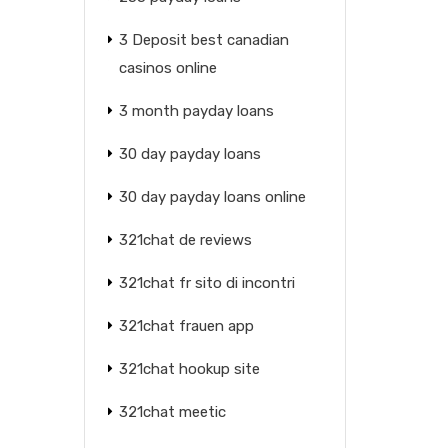
3 Deposit best canadian
casinos online
3 month payday loans
30 day payday loans
30 day payday loans online
321chat de reviews
321chat fr sito di incontri
321chat frauen app
321chat hookup site
321chat meetic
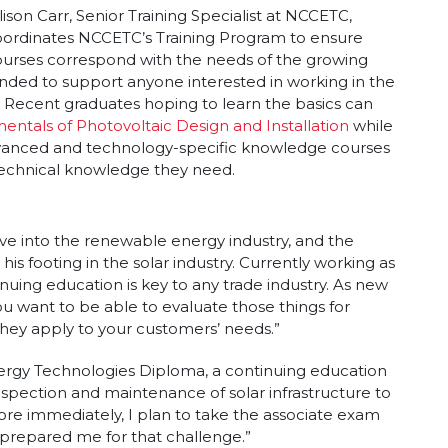
lison Carr, Senior Training Specialist at NCCETC,
oordinates NCCETC’s Training Program to ensure
urses correspond with the needs of the growing
ended to support anyone interested in working in the
. Recent graduates hoping to learn the basics can
ntals of Photovoltaic Design and Installation
while
dvanced and technology-specific knowledge courses
technical knowledge they need.
ve into the renewable energy industry, and the
is footing in the solar industry. Currently working as
inuing education is key to any trade industry. As new
 want to be able to evaluate those things for
they apply to your customers’ needs.”
rgy Technologies Diploma, a continuing education
nspection and maintenance of solar infrastructure to
More immediately, I plan to take the associate exam
prepared me for that challenge.”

┄┄┄┄┄┄

◆ PROBLEM DETAILS: Each line, starting with the one containing "inuing education is" and ending with the last line of the records above, should be reproduced exactly.

◆ ANSWER SECTION:
inuing education is key to any trade industry. As new
 want to be able to evaluate those things for
they apply to your customers’ needs.”
rgy Technologies Diploma, a continuing education
nspection and maintenance of solar infrastructure to
More immediately, I plan to take the associate exam
prepared me for that challenge.”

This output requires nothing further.